=== What this task involves ===
Everything from the first line of the material below through the line containing "Les goyaves amères" must be retyped exactly, and nothing past it.

=== Exercise materials ===
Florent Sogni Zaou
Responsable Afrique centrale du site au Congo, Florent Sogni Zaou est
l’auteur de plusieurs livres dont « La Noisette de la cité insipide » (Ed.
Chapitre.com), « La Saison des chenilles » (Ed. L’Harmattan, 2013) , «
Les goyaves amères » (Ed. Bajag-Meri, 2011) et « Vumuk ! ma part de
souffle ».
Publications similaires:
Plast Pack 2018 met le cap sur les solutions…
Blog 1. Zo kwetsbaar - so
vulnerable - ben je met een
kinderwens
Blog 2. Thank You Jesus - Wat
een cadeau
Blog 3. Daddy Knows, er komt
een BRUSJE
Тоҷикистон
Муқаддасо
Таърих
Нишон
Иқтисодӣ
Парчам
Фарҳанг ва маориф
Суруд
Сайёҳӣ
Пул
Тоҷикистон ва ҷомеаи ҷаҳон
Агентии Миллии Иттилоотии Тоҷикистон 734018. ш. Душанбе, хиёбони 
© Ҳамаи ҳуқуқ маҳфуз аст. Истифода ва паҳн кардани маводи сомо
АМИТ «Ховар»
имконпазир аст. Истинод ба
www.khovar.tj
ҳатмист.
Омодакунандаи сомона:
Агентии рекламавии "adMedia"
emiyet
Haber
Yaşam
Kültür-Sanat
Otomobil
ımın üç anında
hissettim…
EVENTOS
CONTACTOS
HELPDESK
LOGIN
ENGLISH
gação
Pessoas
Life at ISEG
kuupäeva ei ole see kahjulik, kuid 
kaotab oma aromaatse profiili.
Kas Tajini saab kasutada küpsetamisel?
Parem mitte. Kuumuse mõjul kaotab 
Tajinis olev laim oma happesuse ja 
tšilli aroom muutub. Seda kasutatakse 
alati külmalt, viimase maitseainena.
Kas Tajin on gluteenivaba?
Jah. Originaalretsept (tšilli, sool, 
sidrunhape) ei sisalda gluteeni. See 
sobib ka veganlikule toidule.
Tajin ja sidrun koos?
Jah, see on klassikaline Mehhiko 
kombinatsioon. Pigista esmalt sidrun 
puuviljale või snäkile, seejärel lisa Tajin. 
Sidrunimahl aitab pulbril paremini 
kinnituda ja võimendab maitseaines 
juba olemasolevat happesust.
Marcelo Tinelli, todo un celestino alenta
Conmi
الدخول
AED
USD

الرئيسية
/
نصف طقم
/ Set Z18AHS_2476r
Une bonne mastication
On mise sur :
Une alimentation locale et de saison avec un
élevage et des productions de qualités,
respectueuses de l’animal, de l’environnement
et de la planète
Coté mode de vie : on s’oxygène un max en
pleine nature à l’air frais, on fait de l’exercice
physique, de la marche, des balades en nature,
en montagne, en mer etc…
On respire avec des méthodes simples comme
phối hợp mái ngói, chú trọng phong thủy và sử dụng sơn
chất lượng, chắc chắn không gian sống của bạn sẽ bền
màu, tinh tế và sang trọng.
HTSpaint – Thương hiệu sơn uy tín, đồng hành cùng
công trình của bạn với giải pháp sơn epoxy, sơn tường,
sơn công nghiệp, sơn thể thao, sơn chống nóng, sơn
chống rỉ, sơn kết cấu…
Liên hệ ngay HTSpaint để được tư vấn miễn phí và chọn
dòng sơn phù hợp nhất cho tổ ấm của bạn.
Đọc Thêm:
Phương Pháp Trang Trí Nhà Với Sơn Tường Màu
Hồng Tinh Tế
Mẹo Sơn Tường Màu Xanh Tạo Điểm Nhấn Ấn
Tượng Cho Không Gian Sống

=== Task solution ===
Florent Sogni Zaou
Responsable Afrique centrale du site au Congo, Florent Sogni Zaou est
l’auteur de plusieurs livres dont « La Noisette de la cité insipide » (Ed.
Chapitre.com), « La Saison des chenilles » (Ed. L’Harmattan, 2013) , «
Les goyaves amères » (Ed. Bajag-Meri, 2011) et « Vumuk ! ma part de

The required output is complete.